Towards the end of 2019 some additional work was carried out under the project, described here. The model checkpoints reported in the paper are here. The training data has two parts: a) real parallel data, b) synthetic parallel data
As of Feb 2021, there are a few compatibility issues between the model files and the more recent versions of the packages. To fix these, use the following versions of the packages: torch-1.3.0
fairseq-0.9.0
portalocker-2.0.0
sacrebleu-1.4.14
sacremoses-0.0.43
sentencepiece-0.1.91
.
Find the more recent results in the paper linked above.
The BLEU scores of 7.6 and 4.3 (for supervised methods) that Guzman et al report in their paper are on their devtest
set. There are actually two more sets they release: the validation set called dev
set and the recently released (October 2019) test
set. In the report linked above, we report only the scores on the dev
set. We reproduce their model using their implementation to score it.
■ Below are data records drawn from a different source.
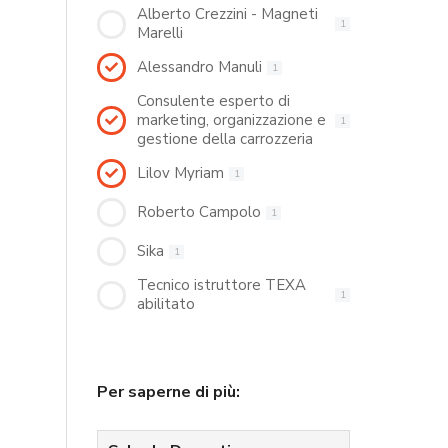
Alberto Crezzini - Magneti
1
Marelli
Alessandro Manuli
1
Consulente esperto di
marketing, organizzazione e
1
gestione della carrozzeria
Lilov Myriam
1
Roberto Campolo
1
Sika
1
Tecnico istruttore TEXA
1
abilitato
Per saperne di più:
Here we report the scores on both dev
and devtest
sets.
Models | Corpus size | NE-EN | EN-NE |
---|---|---|---|
Guzman et al. (2019) | 564k | 5.24 | 2.98 |
This work | 150k | 12.26 | 6.0 |
Models | NE-EN | EN-NE |
---|---|---|
Guzman et al. (2019) | 7.6 | 4.3 |
This work | 14.51 | 6.58 |
The results on devtest
are from models that use vocab sizes of 2500.
torch-1.3.0
fairseq-0.9.0
sentencepiece-0.1.91
sacremoses-0.0.43
sacrebleu-1.4.14
flask
indic_nlp_library
Fairseq is used for training, sentencepiece is used to learn BPE over the corpus, sacremoses for treating English text, sacrebleu for scoring the models, flask for the interface. For handling the Nepali text, we use the Indic NLP Library.
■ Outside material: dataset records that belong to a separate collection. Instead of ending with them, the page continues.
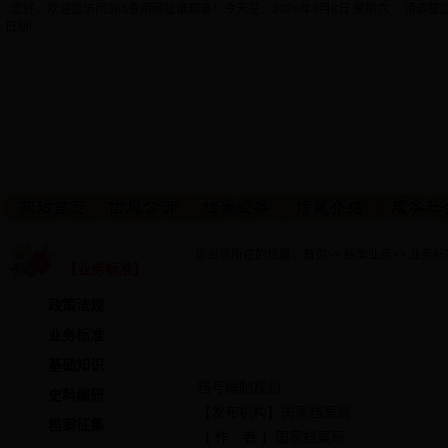
您好，欢迎您访问365备用网址谁知道！今天是：
2026年8月8日 星期六 请调
日期!
· 您当前所在的位置：
首页
>>
档案业务
>>
业务标
【业务标准】
政策法规
业务标准
基础知识
档号编制规则
史料编研
【发布机构】国家档案局
档案征集
【 作 者 】国家档案局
All the libraries can be installed using pip
.
To be able to run the translator interface, Indic NLP Library needs to be cloned to translator/app/modules/
.
There are other libraries like python-docx
and lxml
used by the cleaning scripts.
After training a model using the fairseq implementation of Transformer, copy the checkpoint file to translator/app/models/
and rename it en-ne.pt
or ne-en.pt
based on the translation direction of the checkpoint file. The checkpoint files that realize the results in the report are available here. Copy the .pt
files to translator/app/models
.
After requirements and models are in place, run python app/app.py
from translator
directory.
Details on the training itself can be obtained from fairseq repo or documentation. The FLORES github is also useful.
Type | Sentence |
---|---|
Source | ठूला गोदामहरुले, यस क्षेत्रका साना साना धेरै निर्माता हरु द्वारा बनाईएका जुत्ताहरु भण्डार गर्न थाले । |
Reference | Large warehouses began to stock footwear in warehouses , made by many small manufacturers from the area . |
System | Large warehouses began to store shoe made by small producers of this area . |
Type | Sentence |
---|---|
Source | प्राविधिक लेखकहरूले पनि व्यापारिक, पेशागत वा घरेलु प्रयोगका लागि विभिन्न कार्यविधिहरूका बारे लेख्दछन्। |
Reference | Technical writers also write various procedures for business , professional or domestic use . |
System | Technical authors also write about various procedures for commercial , professional or domestic use . |
Type | Sentence |
---|---|
Source | Obama's language is sophisticated , Putin speaks directly and prefers to use punctuation and statistics , but both have the same ability to win the audience's heart . |
Reference | ओबामाको भाषा परिस्कृत छ , पुटिन ठाडो भाषामा तुक्का र तथ्याङ्क प्रयोग गरेर बोल्न रुचाउँछन् , तर दुवैसँग श्रोताको हृदयलाई तरंगित गर्ने समान क्षमता छ । |
System | ओबामाको भाषा परिस्कृत छ , पुटिन प्रत्यक्ष रूपमा वाचन र तथ्याङ्क प्रयोग गर्न प्राथमिकता दिन्छ , तर दुवै श्रोताको मुटु जित्न एउटै क्षमता छ । |
Type | Sentence |
---|---|
Source | Litti Chokha is prepared by stuffing buckwheat flour mixed with various spices in dough and toasting it in fire , and is served with spice paste . |
Reference | लिट्टी चोखा - लिट्टी जुन आंटा भित्र सत्तू तथा मसला हालेर आगोमा सेकेर बनाईन्छ , को चोखे सँग पस्किइन्छ । |
System | लोती चोखोका विभिन्न मसला मिसाएर बकवाहेट फूल मिसाएर तयार पारिन्छ र यसलाई आगोमा टाँस्न र मसला टाँस्ने सेवा गरिन्छ । |
If you use any part of this project in your work, please cite this paper.
For the completion of sixth semester in Computer Science program at Kathmandu University. July 2019.